Go through the entries below. Copy out every line that contains "Rate".

___ RECORDED INFORMATION ___

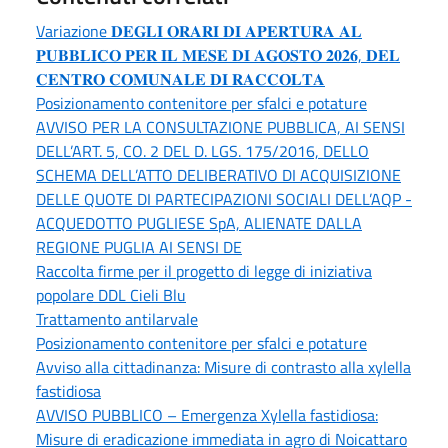
Variazione 𝐃𝐄𝐆𝐋𝐈 𝐎𝐑𝐀𝐑𝐈 𝐃𝐈 𝐀𝐏𝐄𝐑𝐓𝐔𝐑𝐀 𝐀𝐋
𝐏𝐔𝐁𝐁𝐋𝐈𝐂𝐎 𝐏𝐄𝐑 𝐈𝐋 𝐌𝐄𝐒𝐄 𝐃𝐈 𝐀𝐆𝐎𝐒𝐓𝐎 𝟐𝟎𝟐𝟔, 𝐃𝐄𝐋
𝐂𝐄𝐍𝐓𝐑𝐎 𝐂𝐎𝐌𝐔𝐍𝐀𝐋𝐄 𝐃𝐈 𝐑𝐀𝐂𝐂𝐎𝐋𝐓𝐀
Posizionamento contenitore per sfalci e potature
AVVISO PER LA CONSULTAZIONE PUBBLICA, AI SENSI
DELL’ART. 5, CO. 2 DEL D. LGS. 175/2016, DELLO
SCHEMA DELL’ATTO DELIBERATIVO DI ACQUISIZIONE
DELLE QUOTE DI PARTECIPAZIONI SOCIALI DELL’AQP -
ACQUEDOTTO PUGLIESE SpA, ALIENATE DALLA
REGIONE PUGLIA AI SENSI DE
Raccolta firme per il progetto di legge di iniziativa
popolare DDL Cieli Blu
Trattamento antilarvale
Posizionamento contenitore per sfalci e potature
Avviso alla cittadinanza: Misure di contrasto alla xylella
fastidiosa
AVVISO PUBBLICO – Emergenza Xylella fastidiosa:
Misure di eradicazione immediata in agro di Noicattaro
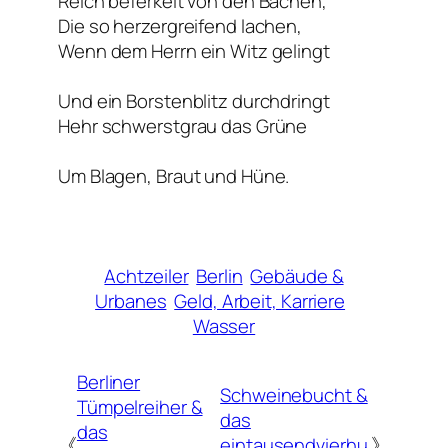
Reich beferkelt von den Bachen,
Die so herzergreifend lachen,
Wenn dem Herrn ein Witz gelingt
Und ein Borstenblitz durchdringt
Hehr schwerstgrau das Grüne
Um Blagen, Braut und Hüne.
Achtzeiler
Berlin
Gebäude &
Urbanes
Geld, Arbeit, Karriere
Wasser
Berliner
Schweinebucht &
Tümpelreiher &
das
das
《
eintausendvierhu
》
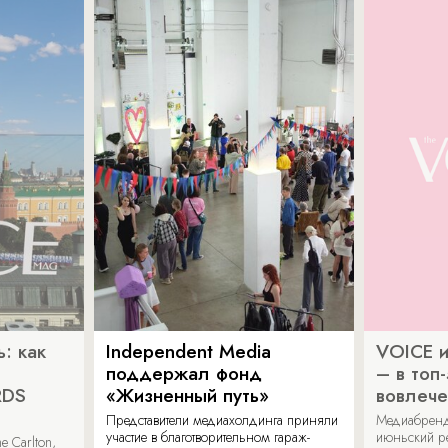
: как
Independent Media
VOICE и
поддержал фонд
– в топ
RDS
«Жизненный путь»
вовлече
Представители медиахолдинга приняли
Медиабренд
участие в благотворительном гараж-
июньский р
 Carlton,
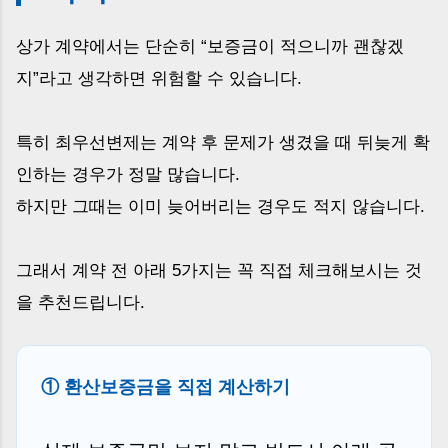
상가 계약에서는 단순히 “보증금이 적으니까 괜찮겠
지”라고 생각하면 위험할 수 있습니다.
특히 최우선변제는 계약 후 문제가 생겼을 때 뒤늦게 확
인하는 경우가 정말 많습니다.
하지만 그때는 이미 늦어버리는 경우도 적지 않습니다.
그래서 계약 전 아래 5가지는 꼭 직접 체크해보시는 것
을 추천드립니다.
① 환산보증금을 직접 계산하기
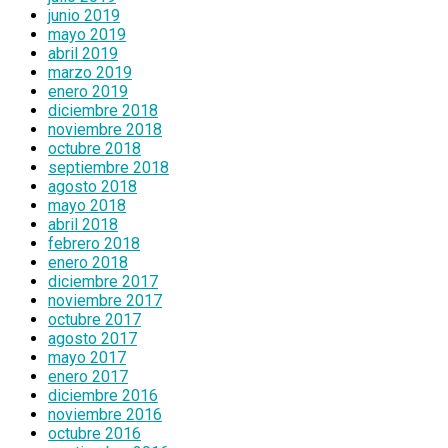
junio 2019
mayo 2019
abril 2019
marzo 2019
enero 2019
diciembre 2018
noviembre 2018
octubre 2018
septiembre 2018
agosto 2018
mayo 2018
abril 2018
febrero 2018
enero 2018
diciembre 2017
noviembre 2017
octubre 2017
agosto 2017
mayo 2017
enero 2017
diciembre 2016
noviembre 2016
octubre 2016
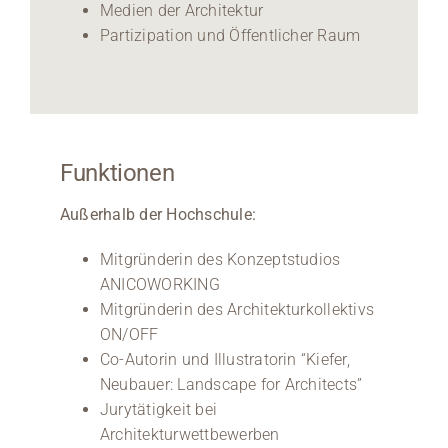
Medien der Architektur
Partizipation und Öffentlicher Raum
Funktionen
Außerhalb der Hochschule:
Mitgründerin des Konzeptstudios
ANICOWORKING
Mitgründerin des Architekturkollektivs
ON/OFF
Co-Autorin und Illustratorin “Kiefer,
Neubauer: Landscape for Architects”
Jurytätigkeit bei
Architekturwettbewerben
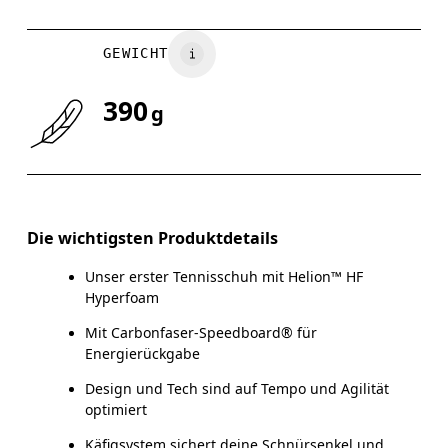
GEWICHT
390
g
Die wichtigsten Produktdetails
Unser erster Tennisschuh mit Helion™ HF
Hyperfoam
Mit Carbonfaser-Speedboard® für
Energierückgabe
Design und Tech sind auf Tempo und Agilität
optimiert
Käfigsystem sichert deine Schnürsenkel und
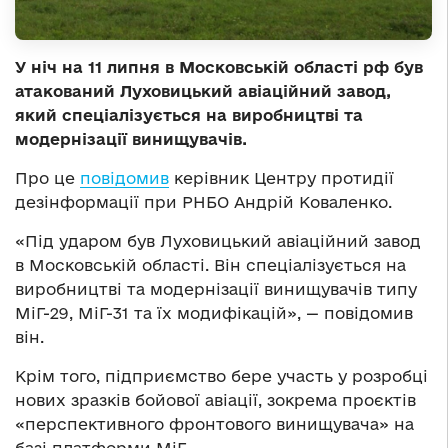
У ніч на 11 липня в Московській області рф був
атакований Луховицький авіаційний завод,
який спеціалізується на виробництві та
модернізації винищувачів.
Про це
повідомив
керівник Центру протидії
дезінформації при РНБО Андрій Коваленко.
«Під ударом був Луховицький авіаційний завод
в Московській області. Він спеціалізується на
виробництві та модернізації винищувачів типу
МіГ-29, МіГ-31 та їх модифікацій», — повідомив
він.
Крім того, підприємство бере участь у розробці
нових зразків бойової авіації, зокрема проєктів
«перспективного фронтового винищувача» на
базі платформи МіГ.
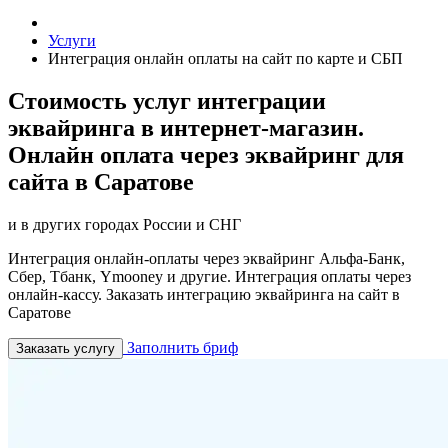
Услуги
Интеграция онлайн оплаты на сайт по карте и СБП
Стоимость услуг интеграции
эквайринга в интернет-магазин.
Онлайн оплата через эквайринг для
сайта в Саратове
и в других городах России и СНГ
Интеграция онлайн-оплаты через эквайринг Альфа-Банк,
Сбер, Тбанк, Ymooney и другие. Интеграция оплаты через
онлайн-кассу. Заказать интеграцию эквайринга на сайт в
Саратове
Заполнить бриф
Заказать услугу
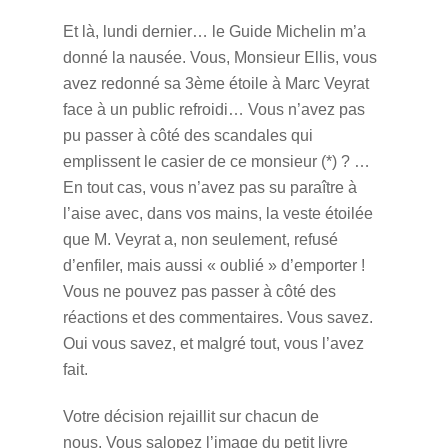
Et là, lundi dernier… le Guide Michelin m’a
donné la nausée. Vous, Monsieur Ellis, vous
avez redonné sa 3ème étoile à Marc Veyrat
face à un public refroidi… Vous n’avez pas
pu passer à côté des scandales qui
emplissent le casier de ce monsieur (*) ? …
En tout cas, vous n’avez pas su paraître à
l’aise avec, dans vos mains, la veste étoilée
que M. Veyrat a, non seulement, refusé
d’enfiler, mais aussi « oublié » d’emporter !
Vous ne pouvez pas passer à côté des
réactions et des commentaires. Vous savez.
Oui vous savez, et malgré tout, vous l’avez
fait.
Votre décision rejaillit sur chacun de
nous.
Vous salopez l’image du petit livre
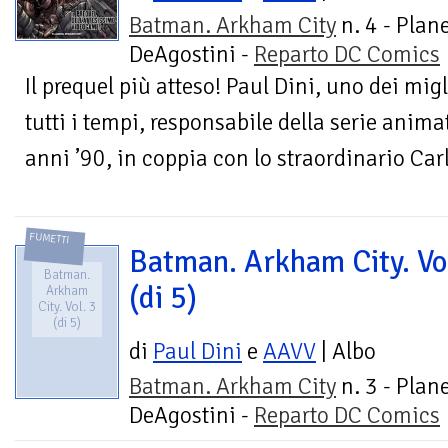
Batman. Arkham City
n. 4 - Plan
DeAgostini -
Reparto DC Comics
Il prequel più atteso! Paul Dini, uno dei migl
tutti i tempi, responsabile della serie anim
anni ’90, in coppia con lo straordinario Carl
FUMETTI
Batman. Arkham City. Vo
Batman.
(di 5)
Arkham
City. Vol. 3
(di 5)
di
Paul Dini
e
AAVV
| Albo
Batman. Arkham City
n. 3 - Plan
DeAgostini -
Reparto DC Comics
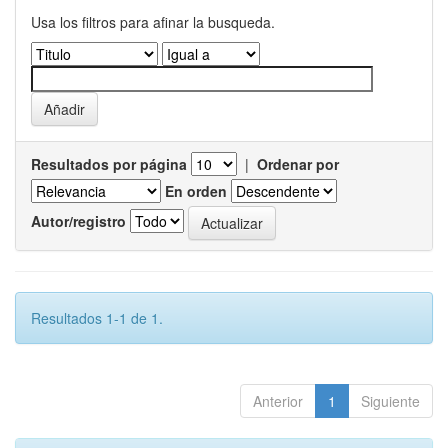
Usa los filtros para afinar la busqueda.
Resultados por página
|
Ordenar por
En orden
Autor/registro
Resultados 1-1 de 1.
Anterior
1
Siguiente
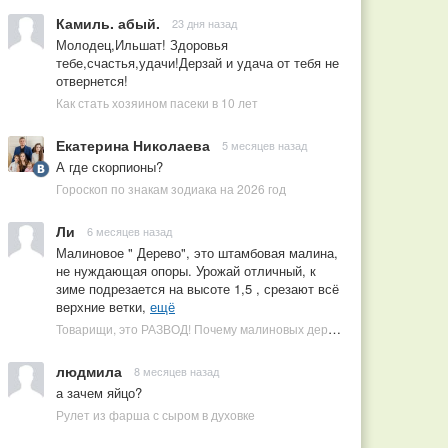
Камиль. абый.
23 дня назад
Молодец,Ильшат! Здоровья
тебе,счастья,удачи!Дерзай и удача от тебя не
отвернется!
Как стать хозяином пасеки в 10 лет
Екатерина Николаева
5 месяцев назад
А где скорпионы?
Гороскоп по знакам зодиака на 2026 год
Ли
6 месяцев назад
Малиновое " Дерево", это штамбовая малина,
не нуждающая опоры. Урожай отличный, к
зиме подрезается на высоте 1,5 , срезают всё
верхние ветки,
ещё
Товарищи, это РАЗВОД! Почему малиновых деревьев не бывает, или Как ушлые продавцы наживаются на мечтах садоводов
людмила
8 месяцев назад
а зачем яйцо?
Рулет из фарша с сыром в духовке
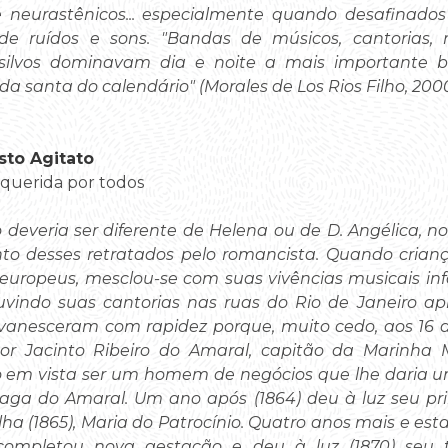
 neurastênicos... especialmente quando desafinados 
e ruídos e sons. "Bandas de músicos, cantorias, r
 silvos dominavam dia e noite a mais importante 
santa do calendário" (Morales de Los Rios Filho, 2000 
sto Agitato
 querida por todos
 deveria ser diferente de Helena ou de D. Angélica, n
into desses retratados pelo romancista. Quando criança
europeus, mesclou-se com suas vivências musicais inf
uvindo suas cantorias nas ruas do Rio de Janeiro apr
evanesceram com rapidez porque, muito cedo, aos 16 a
r Jacinto Ribeiro do Amaral, capitão da Marinha M
do em vista ser um homem de negócios que lhe daria u
ga do Amaral. Um ano após (1864) deu à luz seu prim
lha (1865), Maria do Patrocínio. Quatro anos mais e e
ompletou nova gestação e deu à luz (1870) seu terc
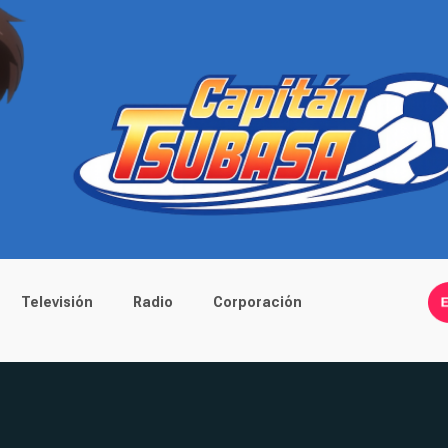
Televisión
Radio
Corporación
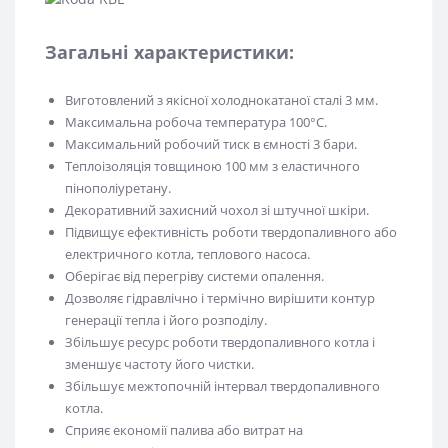
Загальні характеристики:
Виготовлений з якісної холоднокатаної сталі 3 мм.
Максимальна робоча температура 100°С.
Максимальний робочий тиск в ємності 3 бари.
Теплоізоляція товщиною 100 мм з еластичного
пінополіуретану.
Декоративний захисний чохол зі штучної шкіри.
Підвищує ефективність роботи твердопаливного або
електричного котла, теплового насоса.
Оберігає від перегріву системи опалення.
Дозволяє гідравлічно і термічно вирішити контур
генерації тепла і його розподілу.
Збільшує ресурс роботи твердопаливного котла і
зменшує частоту його чистки.
Збільшує межтопочній інтервал твердопаливного
котла.
Сприяє економії палива або витрат на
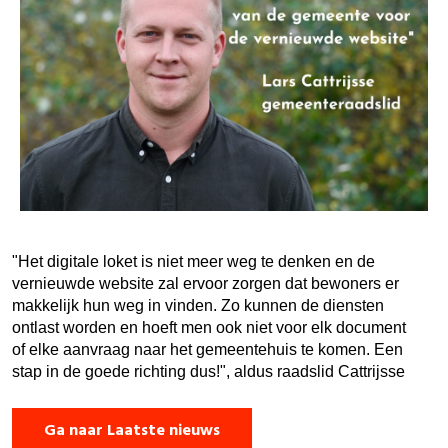
"Het digitale loket is niet meer weg te denken en de
vernieuwde website zal ervoor zorgen dat bewoners er
makkelijk hun weg in vinden. Zo kunnen de diensten
ontlast worden en hoeft men ook niet voor elk document
of elke aanvraag naar het gemeentehuis te komen. Een
stap in de goede richting dus!", aldus raadslid Cattrijsse
Ga naar Laatste nieuws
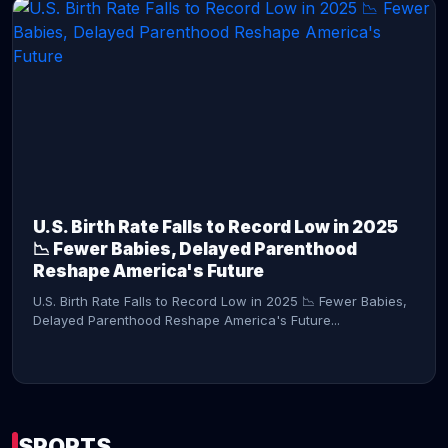
CONTINUE READING →
U.S. Birth Rate Falls to Record Low in 2025
📉 Fewer Babies, Delayed Parenthood
Reshape America's Future
U.S. Birth Rate Falls to Record Low in 2025 📉 Fewer Babies,
Delayed Parenthood Reshape America's Future...
SPORTS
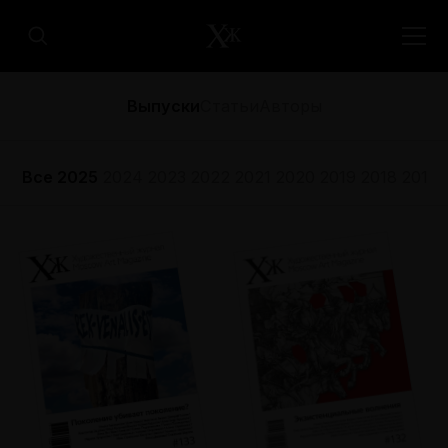
Выпуски
Статьи
Авторы
Все
2025
2024
2023
2022
2021
2020
2019
2018
2017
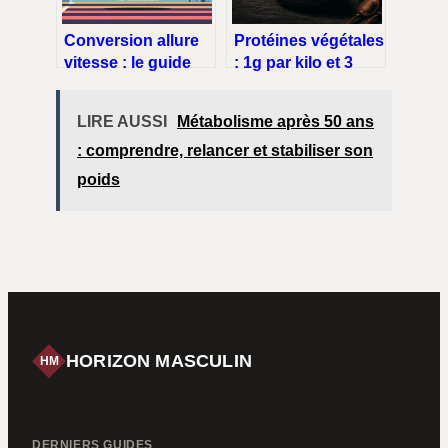
Conversion allure
Protéines végétales
vitesse : le guide
: 1g par kilo et 3
simple pour passer
mécanismes
de l’un à l’autre
biologiques pour
LIRE AUSSI
Métabolisme après 50 ans
brûler les graisses
: comprendre, relancer et stabiliser son
poids
HORIZON MASCULIN
HM
DERNIERS GUIDES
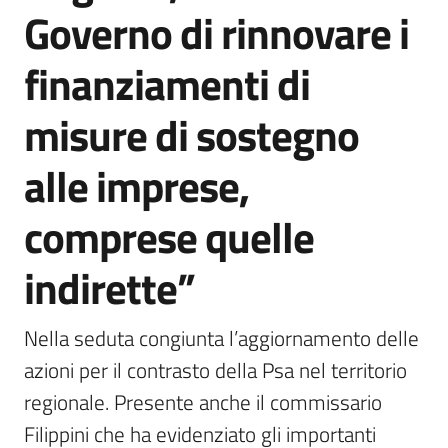
Governo di rinnovare i
finanziamenti di
misure di sostegno
alle imprese,
comprese quelle
indirette”
Nella seduta congiunta l’aggiornamento delle 
azioni per il contrasto della Psa nel territorio 
regionale. Presente anche il commissario 
Filippini che ha evidenziato gli importanti 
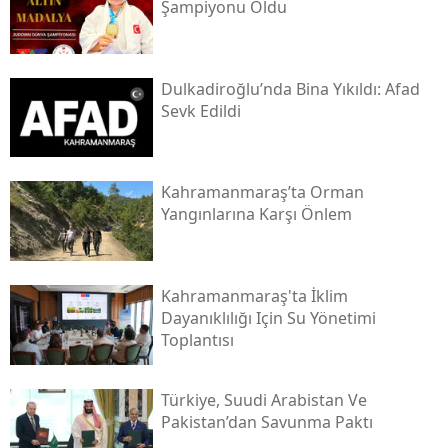
Şampiyonu Oldu
Dulkadiroğlu’nda Bina Yıkıldı: Afad
Sevk Edildi
Kahramanmaraş’ta Orman
Yangınlarına Karşı Önlem
Kahramanmaraş'ta İklim
Dayanıklılığı Için Su Yönetimi
Toplantısı
Türkiye, Suudi Arabistan Ve
Pakistan’dan Savunma Paktı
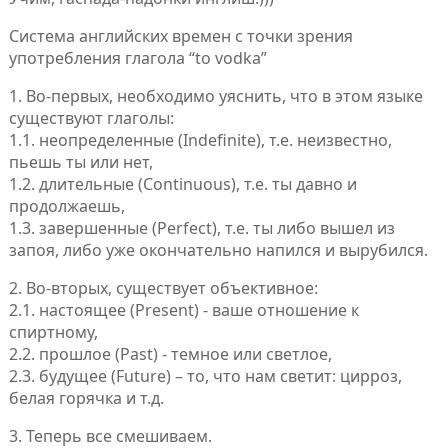
Система английских времен с точки зрения
употребления глагола “to vodka”
1. Во-первых, необходимо уяснить, что в этом языке
существуют глаголы:
1.1. неопределенные (Indefinite), т.е. неизвестно,
пьешь ты или нет,
1.2. длительные (Continuous), т.е. ты давно и
продолжаешь,
1.3. завершенные (Perfect), т.е. ты либо вышел из
запоя, либо уже окончательно напился и вырубился.
2. Во-вторых, существует объективное:
2.1. настоящее (Present) - ваше отношение к
спиртному,
2.2. прошлое (Past) - темное или светлое,
2.3. будущее (Future) – то, что нам светит: цирроз,
белая горячка и т.д.
3. Теперь все смешиваем.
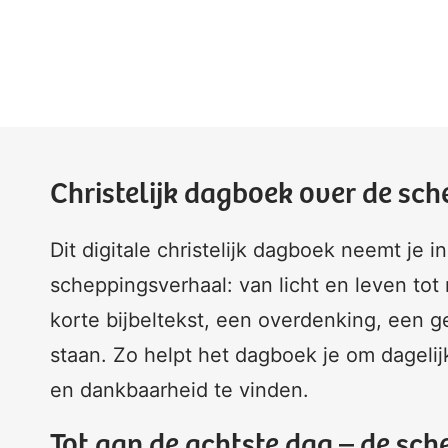
Christelijk dagboek over de sc
Dit digitale christelijk dagboek neemt je 
scheppingsverhaal: van licht en leven tot
korte bijbeltekst, een overdenking, een ge
staan. Zo helpt het dagboek je om dagel
en dankbaarheid te vinden.
Tot aan de achtste dag – de sche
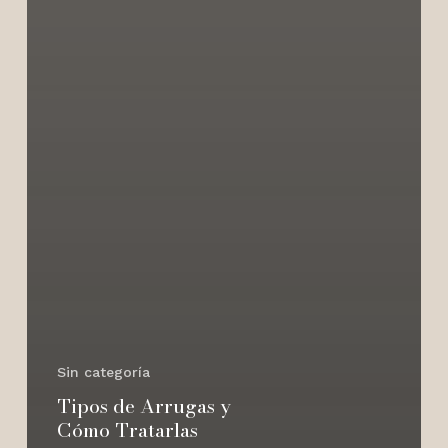
Sin categoría
Tipos de Arrugas y
Cómo Tratarlas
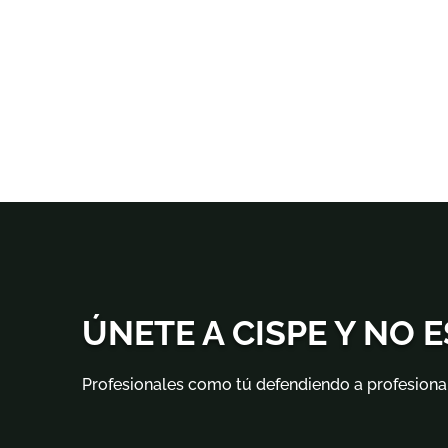
ÚNETE A CISPE Y NO 
Profesionales como tú defendiendo a profesiona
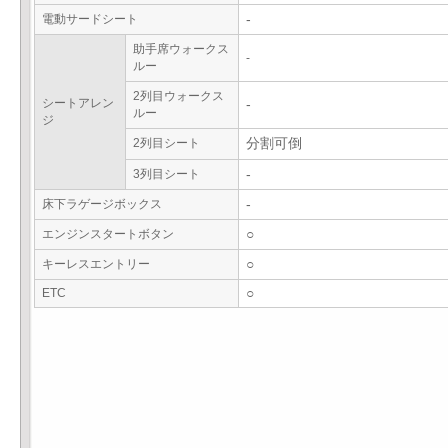
電動サードシート
-
助手席ウォークス
-
ルー
2列目ウォークス
シートアレン
-
ルー
ジ
2列目シート
分割可倒
3列目シート
-
床下ラゲージボックス
-
エンジンスタートボタン
○
キーレスエントリー
○
ETC
○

___

COMPLETED TASK:
U.S. Birth Rate Falls to Record Low in 2025
U.S. Birth Rate Falls to Record Low in 2025 📉 Fewer Babies,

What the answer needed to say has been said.